Cards Against Humanity, for those who haven’t played, is a game that violates rules of social decorum for the purposes of being hilarious. A grown-up version of Apples to Apples, it pairs bawdy or scatological terms with fill-in-the-blank sentences (sort of like Mad Libs). Just click on the link above if you don’t understand.
I was playing Cards Against Humanity with some friends, and the prompt card read “White people like _______.” Of course, a flurry of potential things run through one’s mind when thinking about what funny card to put down for what white people like: “Panera Bread Company.” “Adam Sandler Movies.” “Colonialism.” As the judge flipped the cards, the clear winner was “White people like white people.”
As I have become more involved with issues surrounding equity, that round of Cards Against Humanity pops back into my mind now and again. How simple and unfortunately true it is.
The Metropolitan Area Planning Council has done a lot of work on segregation in Boston-area communities. One example of this is classroom makeup; the average white primary school student in the Boston region is in a classroom that is overwhelmingly white, whereas the average non-white student is in a much more diverse class.
You can find the series of graphics that MAPC did here.
Furthermore, there is evidence that our communities nationally are becoming more segregated at the suburban level. As this article from The Atlantic reports, the spatial manifestation of segregation has shifted out to the suburbs, where certain communities become known as “Hispanic” or “Black” towns. As the MAPC graphic suggests, segregated communities show up as segregated classrooms.
This has gotten me to wondering: How do things look in the Pioneer Valley? In a subjective, abritrary-ish selection, I decided to compare a census tract in Holyoke to a census tract in Longmeadow. Holyoke, a low-income city with a large immigrant population, probably looks like the classroom in the lower left-hand corner of the graphic above. Longmeadow, a leafy affluent suburb of Springfield, I’m guessing, looks more like the upper left-hand corner.
I chose two census tracts in the communities that were roughly comparable in size and population.*
Then I compared the race/ethnicity breakdowns between the 2000 census and the 2010 census. In 2000, the two tracts looked like this:
You can see that Holyoke looks a bit closer to Hampden County averages than Longmeadow. The census tract in Longmeadow has a substantially higher proportion of white people comprising their population, which becomes even more pronounced when looking at non-Hispanic whites.
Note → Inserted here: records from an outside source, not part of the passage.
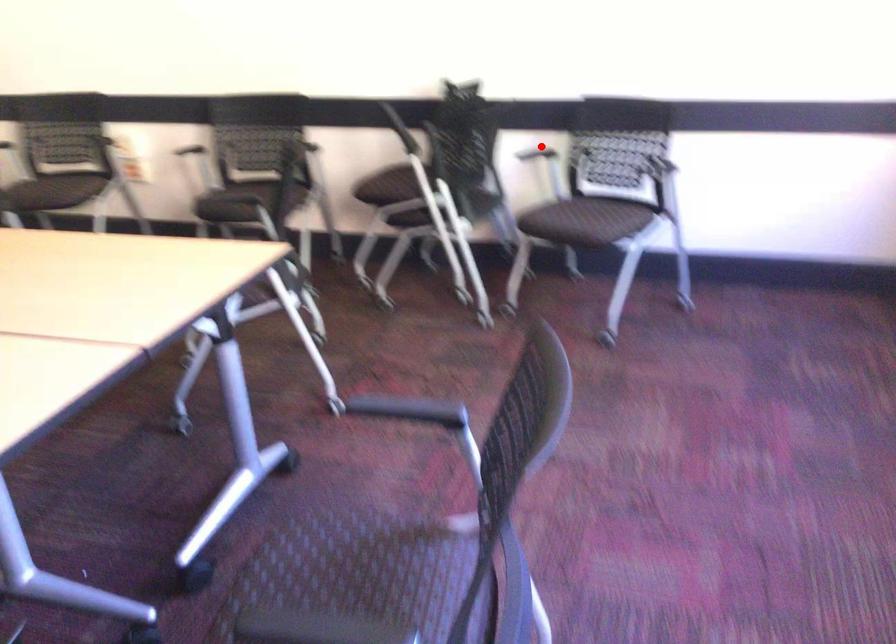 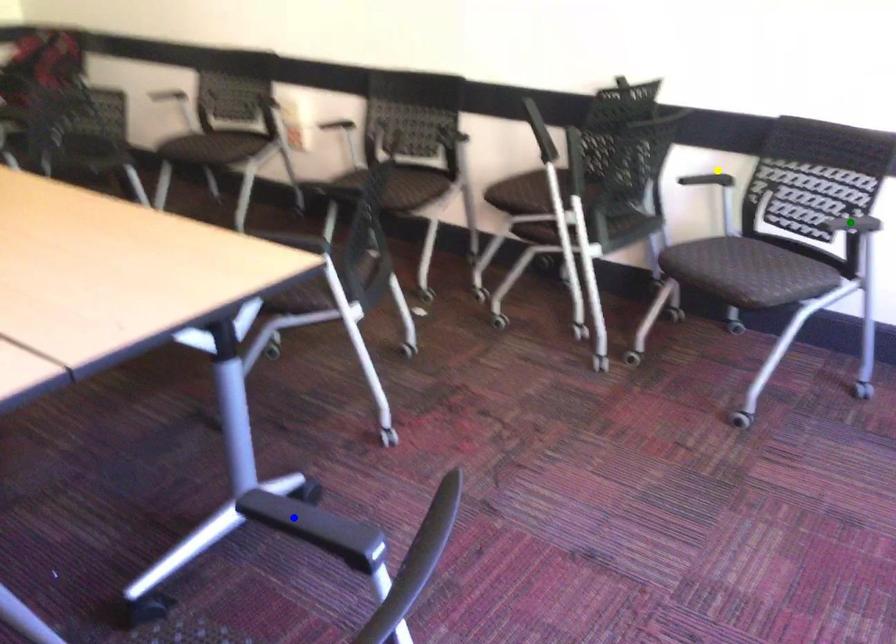 Question: I am providing you with two images of the same scene from different viewpoints. A red point is marked on the first image. You are given multiple points on the second image. Which point in image 2 is actually the same real-world point as the red point in image 1?

Choices:
 (A) yellow point
 (B) blue point
 (C) green point

Answer: (A)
By 2010, the breakdown looked like the following:
Hampden County as a whole, as well as Longmeadow and Holyoke in particular, saw the share of the non-white population increase. When looking at non-Hispanic whites, Longmeadow saw only a modest decrease (just over 4 percentage points), compared to the Holyoke which saw a 10 point decrease.
How do I interpret these findings?
On the question of whether there is segregation by community or “racial/ethnic clumping”: These two census tracts suggest that, indeed, “White people like white people.” Of the three geographies examined, the decrease in non-Hispanic whites was the smallest in Longmeadow. Hampden County, along with the nation as a whole, is becoming more diverse – Longmeadow is just taking a lot longer to do so.
But who cares?
That answer is complicated, but the issue for me has to do with the entanglement of race, class, and “The Opportunity Gap.” Longmeadow’s median household income is $108,835 according to the 2014 American Community Survey, while Holyoke’s is $35,550. This ends up being reflected in lower property values, which is then manifested as less money available for public schools (funded largely through local property taxes). The result: last April, Holyoke Public Schools were placed under state receivership.
There are a lot of reasons to dislike segregated communities, but the cycle of wealth and poverty ranks highest on my list. A fundamental aspect of the grand American experiment is social mobility. Separating people who are different from each other decreases access to new opportunities, and thus social mobility. MAPC has done a lot of work showing that this is a major problem in the Boston area. It looks like the Pioneer Valley has some work to do, too.
*The two census tracts examined in 2000 were split into four census tracts in 2010; the 2010 results represent summed counts corresponding to the original geographic extents.